• _Action item_: With the pictures set aside, reproduce each entry precisely as it reads.

• _Extracted page text data_:
++++

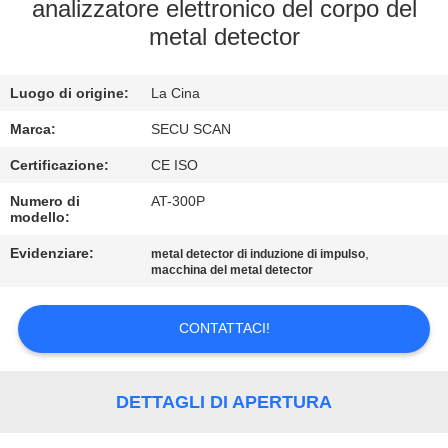
CONTROLLO
analizzatore elettronico del corpo del
metal detector
DI
QUALITÀ
Luogo di origine:
La Cina
CONTATTICI
Marca:
SECU SCAN
Certificazione:
CE ISO
NOTIZIE
Numero di
AT-300P
modello:
Evidenziare:
,
RICHIEDA
metal detector di induzione di impulso
macchina del metal detector
UNA
CITAZIONE
CONTATTACI!
MAPPA
DETTAGLI DI APERTURA
DEL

++++

• _Response to the exercise_:
CONTROLLO
analizzatore elettronico del corpo del
metal detector
DI
QUALITÀ
Luogo di origine:
La Cina
CONTATTICI
Marca:
SECU SCAN
Certificazione:
CE ISO
NOTIZIE
Numero di
AT-300P
modello:
Evidenziare:
,
RICHIEDA
metal detector di induzione di impulso
macchina del metal detector
UNA
CITAZIONE
CONTATTACI!
MAPPA
DETTAGLI DI APERTURA
DEL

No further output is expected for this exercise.